● Given data
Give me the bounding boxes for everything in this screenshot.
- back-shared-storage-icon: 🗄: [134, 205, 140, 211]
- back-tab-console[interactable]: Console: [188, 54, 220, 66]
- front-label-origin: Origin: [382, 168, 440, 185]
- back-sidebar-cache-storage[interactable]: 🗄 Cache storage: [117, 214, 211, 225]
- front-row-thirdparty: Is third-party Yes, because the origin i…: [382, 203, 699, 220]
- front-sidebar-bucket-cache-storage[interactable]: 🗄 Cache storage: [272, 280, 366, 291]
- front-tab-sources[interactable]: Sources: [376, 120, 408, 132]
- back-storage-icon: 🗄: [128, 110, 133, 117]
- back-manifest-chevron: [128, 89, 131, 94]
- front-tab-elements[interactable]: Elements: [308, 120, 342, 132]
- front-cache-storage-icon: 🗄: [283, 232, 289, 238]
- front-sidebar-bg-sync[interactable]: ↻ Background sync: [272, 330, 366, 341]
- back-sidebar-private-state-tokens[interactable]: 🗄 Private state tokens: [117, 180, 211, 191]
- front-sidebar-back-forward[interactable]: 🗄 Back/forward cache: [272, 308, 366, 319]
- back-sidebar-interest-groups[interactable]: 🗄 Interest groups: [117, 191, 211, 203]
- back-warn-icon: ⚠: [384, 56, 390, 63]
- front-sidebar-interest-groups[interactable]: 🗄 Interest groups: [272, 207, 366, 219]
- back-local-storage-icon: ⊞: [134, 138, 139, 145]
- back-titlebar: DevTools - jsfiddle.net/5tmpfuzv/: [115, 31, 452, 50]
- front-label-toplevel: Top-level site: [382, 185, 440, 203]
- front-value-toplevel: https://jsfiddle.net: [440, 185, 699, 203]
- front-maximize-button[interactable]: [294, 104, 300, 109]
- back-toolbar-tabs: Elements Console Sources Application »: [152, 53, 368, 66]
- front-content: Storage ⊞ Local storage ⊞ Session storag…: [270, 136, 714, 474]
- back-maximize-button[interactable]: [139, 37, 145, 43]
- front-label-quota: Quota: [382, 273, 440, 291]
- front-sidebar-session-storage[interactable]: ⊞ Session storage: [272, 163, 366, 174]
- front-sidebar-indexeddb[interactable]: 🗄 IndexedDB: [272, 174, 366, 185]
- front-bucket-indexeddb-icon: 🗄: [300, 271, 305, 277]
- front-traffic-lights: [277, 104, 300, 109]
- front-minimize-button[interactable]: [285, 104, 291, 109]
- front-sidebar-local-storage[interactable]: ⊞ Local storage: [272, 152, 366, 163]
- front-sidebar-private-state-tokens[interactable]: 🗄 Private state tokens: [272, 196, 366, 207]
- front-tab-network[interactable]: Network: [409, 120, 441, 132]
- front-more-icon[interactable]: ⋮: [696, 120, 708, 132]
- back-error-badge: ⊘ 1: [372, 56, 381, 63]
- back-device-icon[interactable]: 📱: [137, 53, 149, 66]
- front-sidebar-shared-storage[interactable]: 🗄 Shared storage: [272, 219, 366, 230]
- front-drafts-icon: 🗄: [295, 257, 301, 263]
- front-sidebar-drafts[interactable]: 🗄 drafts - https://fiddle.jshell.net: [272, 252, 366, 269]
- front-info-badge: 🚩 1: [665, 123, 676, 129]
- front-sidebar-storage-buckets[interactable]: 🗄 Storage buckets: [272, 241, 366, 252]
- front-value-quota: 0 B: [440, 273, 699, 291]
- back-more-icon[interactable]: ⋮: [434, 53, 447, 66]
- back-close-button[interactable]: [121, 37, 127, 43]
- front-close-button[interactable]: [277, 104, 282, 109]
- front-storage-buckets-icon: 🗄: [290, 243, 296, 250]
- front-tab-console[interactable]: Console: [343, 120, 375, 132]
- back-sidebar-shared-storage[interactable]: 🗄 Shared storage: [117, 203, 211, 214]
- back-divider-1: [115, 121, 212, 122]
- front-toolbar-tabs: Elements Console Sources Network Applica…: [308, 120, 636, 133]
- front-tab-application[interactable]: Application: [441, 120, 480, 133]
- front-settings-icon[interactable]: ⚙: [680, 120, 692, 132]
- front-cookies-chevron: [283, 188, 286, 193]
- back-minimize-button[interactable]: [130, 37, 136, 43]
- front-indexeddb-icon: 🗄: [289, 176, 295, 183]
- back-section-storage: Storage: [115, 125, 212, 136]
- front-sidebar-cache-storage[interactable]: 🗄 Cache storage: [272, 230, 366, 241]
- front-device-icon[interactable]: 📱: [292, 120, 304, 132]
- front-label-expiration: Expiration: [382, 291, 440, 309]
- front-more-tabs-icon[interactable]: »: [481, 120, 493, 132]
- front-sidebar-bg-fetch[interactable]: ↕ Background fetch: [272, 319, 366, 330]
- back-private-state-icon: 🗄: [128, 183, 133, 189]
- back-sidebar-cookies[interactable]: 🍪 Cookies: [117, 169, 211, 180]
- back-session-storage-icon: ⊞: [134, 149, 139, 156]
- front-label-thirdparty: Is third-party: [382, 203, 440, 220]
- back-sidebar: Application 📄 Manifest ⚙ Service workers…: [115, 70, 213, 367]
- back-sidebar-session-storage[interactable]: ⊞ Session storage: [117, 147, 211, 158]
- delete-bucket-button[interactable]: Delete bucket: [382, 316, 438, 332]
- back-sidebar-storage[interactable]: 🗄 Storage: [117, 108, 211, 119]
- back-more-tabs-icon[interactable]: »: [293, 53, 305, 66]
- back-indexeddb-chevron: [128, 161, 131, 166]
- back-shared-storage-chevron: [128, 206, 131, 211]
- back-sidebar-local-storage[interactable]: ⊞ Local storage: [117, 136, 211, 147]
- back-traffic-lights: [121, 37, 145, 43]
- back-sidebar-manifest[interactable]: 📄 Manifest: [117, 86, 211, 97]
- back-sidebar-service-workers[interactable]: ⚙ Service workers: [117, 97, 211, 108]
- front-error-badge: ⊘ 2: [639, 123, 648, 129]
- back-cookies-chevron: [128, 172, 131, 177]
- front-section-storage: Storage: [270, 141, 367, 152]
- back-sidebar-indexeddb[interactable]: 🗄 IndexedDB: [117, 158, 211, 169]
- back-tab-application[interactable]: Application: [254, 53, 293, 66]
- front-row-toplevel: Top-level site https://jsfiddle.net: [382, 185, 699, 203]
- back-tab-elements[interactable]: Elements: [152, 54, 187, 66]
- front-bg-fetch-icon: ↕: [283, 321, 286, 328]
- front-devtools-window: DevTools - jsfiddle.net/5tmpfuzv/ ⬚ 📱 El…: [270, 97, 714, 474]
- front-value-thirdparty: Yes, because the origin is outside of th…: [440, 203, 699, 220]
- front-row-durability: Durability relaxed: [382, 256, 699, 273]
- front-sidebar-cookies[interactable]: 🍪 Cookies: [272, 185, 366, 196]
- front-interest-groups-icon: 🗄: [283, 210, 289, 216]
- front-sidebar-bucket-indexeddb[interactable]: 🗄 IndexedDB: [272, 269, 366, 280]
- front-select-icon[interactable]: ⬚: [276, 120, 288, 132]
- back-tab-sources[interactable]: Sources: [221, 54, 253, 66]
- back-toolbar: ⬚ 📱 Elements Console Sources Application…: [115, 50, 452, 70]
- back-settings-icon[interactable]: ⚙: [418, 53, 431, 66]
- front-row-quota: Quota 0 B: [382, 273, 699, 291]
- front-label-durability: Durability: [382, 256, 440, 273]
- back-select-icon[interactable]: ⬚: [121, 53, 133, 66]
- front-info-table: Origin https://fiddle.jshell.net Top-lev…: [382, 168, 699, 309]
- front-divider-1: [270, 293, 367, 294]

● Work order
An exact transcription of all the material above is the expected answer.

● Answer to this problem
Give me the bounding boxes for everything in this screenshot.
- back-shared-storage-icon: 🗄: [134, 205, 140, 211]
- back-tab-console[interactable]: Console: [188, 54, 220, 66]
- front-label-origin: Origin: [382, 168, 440, 185]
- back-sidebar-cache-storage[interactable]: 🗄 Cache storage: [117, 214, 211, 225]
- front-row-thirdparty: Is third-party Yes, because the origin i…: [382, 203, 699, 220]
- front-sidebar-bucket-cache-storage[interactable]: 🗄 Cache storage: [272, 280, 366, 291]
- front-tab-sources[interactable]: Sources: [376, 120, 408, 132]
- back-storage-icon: 🗄: [128, 110, 133, 117]
- back-manifest-chevron: [128, 89, 131, 94]
- front-tab-elements[interactable]: Elements: [308, 120, 342, 132]
- front-cache-storage-icon: 🗄: [283, 232, 289, 238]
- front-sidebar-bg-sync[interactable]: ↻ Background sync: [272, 330, 366, 341]
- back-sidebar-private-state-tokens[interactable]: 🗄 Private state tokens: [117, 180, 211, 191]
- front-sidebar-back-forward[interactable]: 🗄 Back/forward cache: [272, 308, 366, 319]
- back-sidebar-interest-groups[interactable]: 🗄 Interest groups: [117, 191, 211, 203]
- back-warn-icon: ⚠: [384, 56, 390, 63]
- front-sidebar-interest-groups[interactable]: 🗄 Interest groups: [272, 207, 366, 219]
- back-local-storage-icon: ⊞: [134, 138, 139, 145]
- back-titlebar: DevTools - jsfiddle.net/5tmpfuzv/: [115, 31, 452, 50]
- front-label-toplevel: Top-level site: [382, 185, 440, 203]
- front-value-toplevel: https://jsfiddle.net: [440, 185, 699, 203]
- front-maximize-button[interactable]: [294, 104, 300, 109]
- back-toolbar-tabs: Elements Console Sources Application »: [152, 53, 368, 66]
- front-content: Storage ⊞ Local storage ⊞ Session storag…: [270, 136, 714, 474]
- back-maximize-button[interactable]: [139, 37, 145, 43]
- front-label-quota: Quota: [382, 273, 440, 291]
- front-sidebar-session-storage[interactable]: ⊞ Session storage: [272, 163, 366, 174]
- front-sidebar-indexeddb[interactable]: 🗄 IndexedDB: [272, 174, 366, 185]
- front-bucket-indexeddb-icon: 🗄: [300, 271, 305, 277]
- front-traffic-lights: [277, 104, 300, 109]
- front-minimize-button[interactable]: [285, 104, 291, 109]
- front-sidebar-local-storage[interactable]: ⊞ Local storage: [272, 152, 366, 163]
- front-sidebar-private-state-tokens[interactable]: 🗄 Private state tokens: [272, 196, 366, 207]
- front-tab-network[interactable]: Network: [409, 120, 441, 132]
- front-more-icon[interactable]: ⋮: [696, 120, 708, 132]
- back-error-badge: ⊘ 1: [372, 56, 381, 63]
- back-device-icon[interactable]: 📱: [137, 53, 149, 66]
- front-sidebar-shared-storage[interactable]: 🗄 Shared storage: [272, 219, 366, 230]
- front-drafts-icon: 🗄: [295, 257, 301, 263]
- front-sidebar-drafts[interactable]: 🗄 drafts - https://fiddle.jshell.net: [272, 252, 366, 269]
- front-info-badge: 🚩 1: [665, 123, 676, 129]
- front-sidebar-storage-buckets[interactable]: 🗄 Storage buckets: [272, 241, 366, 252]
- front-value-quota: 0 B: [440, 273, 699, 291]
- back-more-icon[interactable]: ⋮: [434, 53, 447, 66]
- back-close-button[interactable]: [121, 37, 127, 43]
- front-close-button[interactable]: [277, 104, 282, 109]
- front-storage-buckets-icon: 🗄: [290, 243, 296, 250]
- front-tab-console[interactable]: Console: [343, 120, 375, 132]
- back-sidebar-shared-storage[interactable]: 🗄 Shared storage: [117, 203, 211, 214]
- back-divider-1: [115, 121, 212, 122]
- front-toolbar-tabs: Elements Console Sources Network Applica…: [308, 120, 636, 133]
- front-tab-application[interactable]: Application: [441, 120, 480, 133]
- front-settings-icon[interactable]: ⚙: [680, 120, 692, 132]
- front-cookies-chevron: [283, 188, 286, 193]
- back-minimize-button[interactable]: [130, 37, 136, 43]
- front-indexeddb-icon: 🗄: [289, 176, 295, 183]
- back-section-storage: Storage: [115, 125, 212, 136]
- front-sidebar-cache-storage[interactable]: 🗄 Cache storage: [272, 230, 366, 241]
- front-device-icon[interactable]: 📱: [292, 120, 304, 132]
- front-label-expiration: Expiration: [382, 291, 440, 309]
- front-more-tabs-icon[interactable]: »: [481, 120, 493, 132]
- front-sidebar-bg-fetch[interactable]: ↕ Background fetch: [272, 319, 366, 330]
- back-private-state-icon: 🗄: [128, 183, 133, 189]
- back-sidebar-cookies[interactable]: 🍪 Cookies: [117, 169, 211, 180]
- back-session-storage-icon: ⊞: [134, 149, 139, 156]
- front-label-thirdparty: Is third-party: [382, 203, 440, 220]
- back-sidebar: Application 📄 Manifest ⚙ Service workers…: [115, 70, 213, 367]
- back-sidebar-session-storage[interactable]: ⊞ Session storage: [117, 147, 211, 158]
- delete-bucket-button[interactable]: Delete bucket: [382, 316, 438, 332]
- back-sidebar-storage[interactable]: 🗄 Storage: [117, 108, 211, 119]
- back-more-tabs-icon[interactable]: »: [293, 53, 305, 66]
- back-indexeddb-chevron: [128, 161, 131, 166]
- back-shared-storage-chevron: [128, 206, 131, 211]
- back-sidebar-local-storage[interactable]: ⊞ Local storage: [117, 136, 211, 147]
- back-traffic-lights: [121, 37, 145, 43]
- back-sidebar-manifest[interactable]: 📄 Manifest: [117, 86, 211, 97]
- back-sidebar-service-workers[interactable]: ⚙ Service workers: [117, 97, 211, 108]
- front-error-badge: ⊘ 2: [639, 123, 648, 129]
- back-cookies-chevron: [128, 172, 131, 177]
- front-section-storage: Storage: [270, 141, 367, 152]
- back-sidebar-indexeddb[interactable]: 🗄 IndexedDB: [117, 158, 211, 169]
- back-tab-application[interactable]: Application: [254, 53, 293, 66]
- front-row-toplevel: Top-level site https://jsfiddle.net: [382, 185, 699, 203]
- back-tab-elements[interactable]: Elements: [152, 54, 187, 66]
- front-bg-fetch-icon: ↕: [283, 321, 286, 328]
- front-devtools-window: DevTools - jsfiddle.net/5tmpfuzv/ ⬚ 📱 El…: [270, 97, 714, 474]
- front-value-thirdparty: Yes, because the origin is outside of th…: [440, 203, 699, 220]
- front-row-durability: Durability relaxed: [382, 256, 699, 273]
- front-sidebar-cookies[interactable]: 🍪 Cookies: [272, 185, 366, 196]
- front-interest-groups-icon: 🗄: [283, 210, 289, 216]
- front-sidebar-bucket-indexeddb[interactable]: 🗄 IndexedDB: [272, 269, 366, 280]
- front-select-icon[interactable]: ⬚: [276, 120, 288, 132]
- back-tab-sources[interactable]: Sources: [221, 54, 253, 66]
- back-toolbar: ⬚ 📱 Elements Console Sources Application…: [115, 50, 452, 70]
- back-settings-icon[interactable]: ⚙: [418, 53, 431, 66]
- front-row-quota: Quota 0 B: [382, 273, 699, 291]
- front-label-durability: Durability: [382, 256, 440, 273]
- back-select-icon[interactable]: ⬚: [121, 53, 133, 66]
- front-info-table: Origin https://fiddle.jshell.net Top-lev…: [382, 168, 699, 309]
- front-divider-1: [270, 293, 367, 294]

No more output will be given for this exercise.